[HSQL, Base, Basic] Macro Driven CSV Import

Some examples to be used directly
Forum rules
No question in this section please
For any question related to a topic, create a new thread in the relevant section.
Post Reply
User avatar
Villeroy
Volunteer
Posts: 31279
Joined: Mon Oct 08, 2007 1:35 am
Location: Germany

[HSQL, Base, Basic] Macro Driven CSV Import

Post by Villeroy »

Download link: https://www.mediafire.com/file/1elfk1wo ... t.zip/file

This demo covers the following scenario: You have some table which needs to be updated from csv files on a regular basis. Both, the data table and the text file, use the same primary key (aka ID No.). If some ID in the text file matches an ID in the data file, the table record should be updated from the text file. If some ID in the text file has no matching ID in the data file, the record should be inserted as a new table record.

I split the task into 3 steps:
1) Replace any existing file "textfile.csv" in the database directory with another text file selected in a file picker dialog.
2) Update existing records in the data table with records from the text file sharing the same ID number.
3) Insert new records that have no matching records in the data table.
It is easily possible to do all this in two steps or in one step without changing the macro code.

Exploring This Demo
The linked zip file contains a database document and a HSQL2 database with a HSQL database driver of version 2.4.1. A more recent driver may work as well. I'm not sure about that.

The same tricks should work with any database engine able to link tables with text files. However, I gave up on embedded HSQL 1.8 because I was unable to find a working UPDATE statement.
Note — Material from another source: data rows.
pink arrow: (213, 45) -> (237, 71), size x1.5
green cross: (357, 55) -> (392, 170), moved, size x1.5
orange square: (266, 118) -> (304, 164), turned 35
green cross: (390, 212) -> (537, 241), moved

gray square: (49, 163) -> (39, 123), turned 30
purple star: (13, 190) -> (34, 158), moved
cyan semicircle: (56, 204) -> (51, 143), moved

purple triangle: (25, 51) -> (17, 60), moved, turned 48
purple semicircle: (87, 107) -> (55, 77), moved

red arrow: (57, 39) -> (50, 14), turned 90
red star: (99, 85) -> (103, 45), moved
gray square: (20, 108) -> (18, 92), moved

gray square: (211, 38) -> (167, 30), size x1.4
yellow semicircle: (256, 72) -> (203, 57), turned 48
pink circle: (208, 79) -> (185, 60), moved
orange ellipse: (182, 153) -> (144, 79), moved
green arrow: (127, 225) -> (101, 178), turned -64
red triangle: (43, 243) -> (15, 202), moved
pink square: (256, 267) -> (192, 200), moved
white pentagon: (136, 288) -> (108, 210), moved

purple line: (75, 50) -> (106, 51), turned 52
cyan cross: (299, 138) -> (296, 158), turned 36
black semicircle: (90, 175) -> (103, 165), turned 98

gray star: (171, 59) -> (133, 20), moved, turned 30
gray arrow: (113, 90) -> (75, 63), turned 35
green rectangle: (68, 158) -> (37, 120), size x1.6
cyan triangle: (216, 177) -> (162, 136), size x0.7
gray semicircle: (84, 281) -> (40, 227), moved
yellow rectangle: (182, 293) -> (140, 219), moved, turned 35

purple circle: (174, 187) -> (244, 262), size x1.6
HSQL2 supports SQL MERGE which makes things very easy.

Incoming CSV Files
The attached zip file also includes two sample files members_1.csv and members_2.csv.
Both csv files look like this:

Code: Select all

id;name;donation;birthday
12;Clara;99,66;31.12.1999
The header row does not matter. It is ignored anyway. First column is the ID column (common primary key with the data table), a text, a comma decimal and a German date in D.M.YYYY format, all fields separated by semicolons.
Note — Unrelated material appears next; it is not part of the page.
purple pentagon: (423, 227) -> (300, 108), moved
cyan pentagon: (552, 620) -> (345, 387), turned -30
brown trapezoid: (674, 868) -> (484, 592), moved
Open the database document. A macro will connect the document to its database automatically. Click the "Tables" section where you find a text table named "CSV", a table named "DATA" and a view "CSV2DATA". All of them return empty record sets when you open this database for the first time.

Linked Table named "CSV"
Any csv file with the above specified structure (semicolon separated, one header row, 4 columns for id, text, comma decimal and German date) can be linked to the text table named "CSV". The invalid decimals and dates are imported as VARCHAR (text). For now table "CSV" is empty because the linked csv file is missing.

The target table "DATA"
The target table named "DATA" has columns for text ("N"), decimal values ("V"), dates ("BD") and the primary key "ID" which is not an auto-ID because it gets its IDs from imported text files.

On-The-Fly Text Converter "CSV2DATA"
In database document's tables section there is also a view named "CSV2DATA". It converts the invalid decimal strings and date strings into valid decimals and dates. The view shows no records as long as the "CSV" table is empty. It is a known limitation that Base can not edit views directly. The query "qCsv2Data" is the editable version of the view "CSV2DATA". In case of a necessary change, you would delete the existing view, edit and save the query, right-click the query icon and choose "Create as view..." and save the view under the same name as the deleted one.
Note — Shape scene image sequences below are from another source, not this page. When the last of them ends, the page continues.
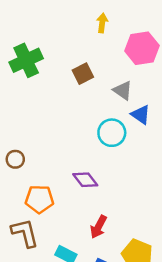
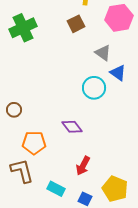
brown square: (83, 74) -> (76, 24), moved

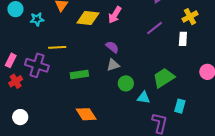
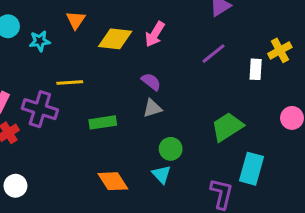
yellow cross: (190, 17) -> (280, 50), moved
green circle: (126, 83) -> (171, 149), moved
cyan triangle: (143, 98) -> (161, 174), moved, turned 40
cyan rectangle: (180, 106) -> (251, 169), size x1.5

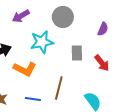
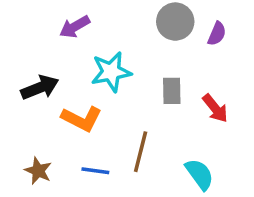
gray circle: (63, 17) -> (175, 22), moved
purple semicircle: (103, 29) -> (217, 34), moved

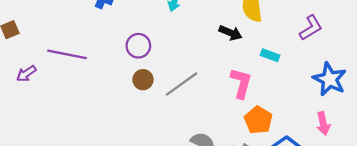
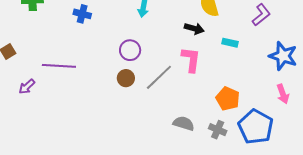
purple circle: (138, 46) -> (130, 50), moved
pink L-shape: (241, 83) -> (191, 59), moved

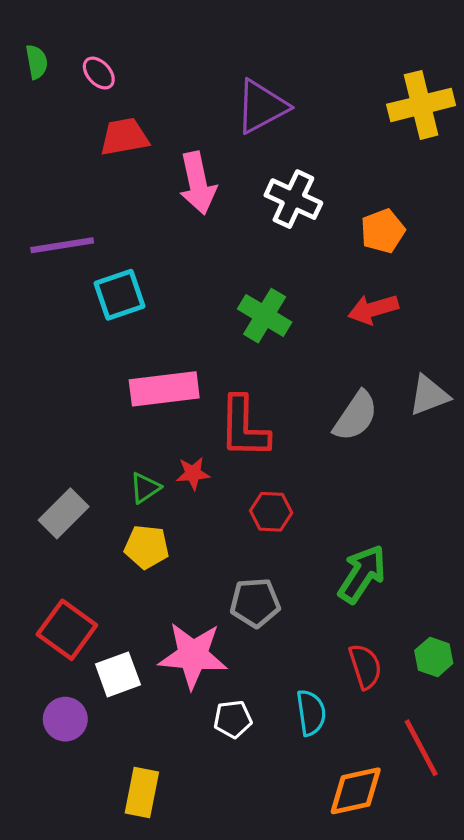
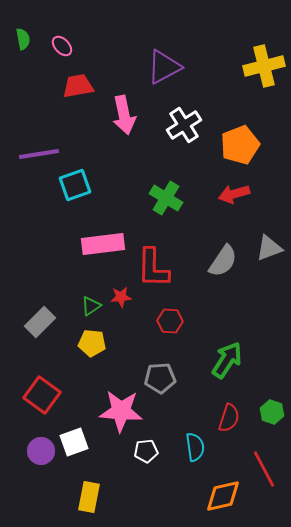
white cross: (293, 199) -> (184, 125), turned 32
orange pentagon: (383, 231) -> (240, 145), size x1.4
red semicircle: (365, 666) -> (229, 418), turned 36
white square: (118, 674) -> (74, 442), moved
Hands On -- Manual Text Table Import
For better understanding let us skip the forms and macro stuff for now and import the first record set manually:
1. Shut down the office suite. Yes, completely including any "quick starter".
2. Copy members_1.csv into the database directory and rename the copy to textfile.csv. You may have to remove any existing textfile.csv before renaming when using a graphical file manager.
3. Open the database again and have a look at the text table which is linked to the textfile.csv. It shows 12 records with raw text data. The German dates and decimals are text. Only the ID is declared as integer. Open the view "CSV2DATA" which shows the text, true decimals, true dates and the ID in the same order of columns as the corresponding columns of the "DATA" table.
4. Close tables and view, copy the icon "CSV2DATA" and paste onto the "DATA" icon. On the import dialog just click the "Create" button.

Now you have manually appended the text file records to the "DATA" table via text table "CSV" (raw data import) and view "CSV2DATA" (conversion from raw text data into correct column types) with a simple copy and paste.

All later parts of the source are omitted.